Polyborosilazane‐Derived High Temperature Resistant SiBCNO

One of the main features of SiBCN‐based ceramics is their high temperature stability with respect to crystallization and decomposition in protective atmospheres. High temperature studies of a polyborosilazane in air up to 1500 °C show that the formation of coexisting nano‐quartz and amorphous B 2 O 3 is suitable for the application as adhesive for bonding advanced ceramics. Spectroscopic and X‐ray studies combined with thermal analysis clearly demonstrate the strong influence of the presence of air on the cross‐linking and pyrolysis behavior and, thus, finally on the ceramization process of the applied SiBCN preceramic polymer.

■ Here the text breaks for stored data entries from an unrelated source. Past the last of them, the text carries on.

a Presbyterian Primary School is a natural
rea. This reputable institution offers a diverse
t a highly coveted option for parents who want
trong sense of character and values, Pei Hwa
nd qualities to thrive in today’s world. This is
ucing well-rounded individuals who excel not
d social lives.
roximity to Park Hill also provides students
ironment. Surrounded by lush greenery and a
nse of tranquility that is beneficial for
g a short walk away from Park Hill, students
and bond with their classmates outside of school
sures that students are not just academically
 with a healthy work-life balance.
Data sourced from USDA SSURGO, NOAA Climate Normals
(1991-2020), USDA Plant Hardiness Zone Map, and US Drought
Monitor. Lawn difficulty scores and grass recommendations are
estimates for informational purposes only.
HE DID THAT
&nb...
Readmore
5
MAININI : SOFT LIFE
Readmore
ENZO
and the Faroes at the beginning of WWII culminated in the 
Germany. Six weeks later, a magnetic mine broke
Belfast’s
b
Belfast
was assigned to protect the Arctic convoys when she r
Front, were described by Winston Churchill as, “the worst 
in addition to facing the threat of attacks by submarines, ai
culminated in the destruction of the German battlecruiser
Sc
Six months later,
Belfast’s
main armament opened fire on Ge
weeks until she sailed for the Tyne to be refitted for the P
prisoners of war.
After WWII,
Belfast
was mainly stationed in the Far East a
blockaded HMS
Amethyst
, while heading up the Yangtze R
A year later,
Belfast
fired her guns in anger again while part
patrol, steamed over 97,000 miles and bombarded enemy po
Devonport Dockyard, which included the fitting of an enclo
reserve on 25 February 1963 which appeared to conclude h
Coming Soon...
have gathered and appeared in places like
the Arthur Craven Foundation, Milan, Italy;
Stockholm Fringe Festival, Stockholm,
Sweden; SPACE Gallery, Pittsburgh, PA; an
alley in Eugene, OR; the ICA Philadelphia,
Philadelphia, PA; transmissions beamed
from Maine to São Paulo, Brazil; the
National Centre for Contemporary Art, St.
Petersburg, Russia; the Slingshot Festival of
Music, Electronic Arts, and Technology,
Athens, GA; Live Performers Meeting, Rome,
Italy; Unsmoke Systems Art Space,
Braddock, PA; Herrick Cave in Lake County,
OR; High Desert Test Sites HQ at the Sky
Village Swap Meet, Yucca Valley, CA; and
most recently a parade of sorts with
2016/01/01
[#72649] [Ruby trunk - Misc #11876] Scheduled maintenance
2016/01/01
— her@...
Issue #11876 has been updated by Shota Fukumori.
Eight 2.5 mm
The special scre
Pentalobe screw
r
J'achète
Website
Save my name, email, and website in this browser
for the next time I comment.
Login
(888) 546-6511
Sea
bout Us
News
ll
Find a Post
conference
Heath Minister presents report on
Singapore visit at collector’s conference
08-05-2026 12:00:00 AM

Accordingly, cross‐linking and subsequent pyrolysis of the SiBCN‐precursor up to 1600 °C in air result in the formation of a network structure comprised of SiO 2 and B 2 O 3 with minor amounts of residual amorphous SiBCN. In contrast to the polymer‐to‐ceramic transformation of the used polyborosilazane in protective atmospheres like Ar or N 2 , the ceramic yield at 1400 °C is high and amounts 85.6 wt%. Furthermore, the elemental composition of the resulting SiBCNO does not change significantly at T  > 1200 °C even after heat‐treatment at 1600 °C indicating the high temperature stability of the resulting SiBCNO material.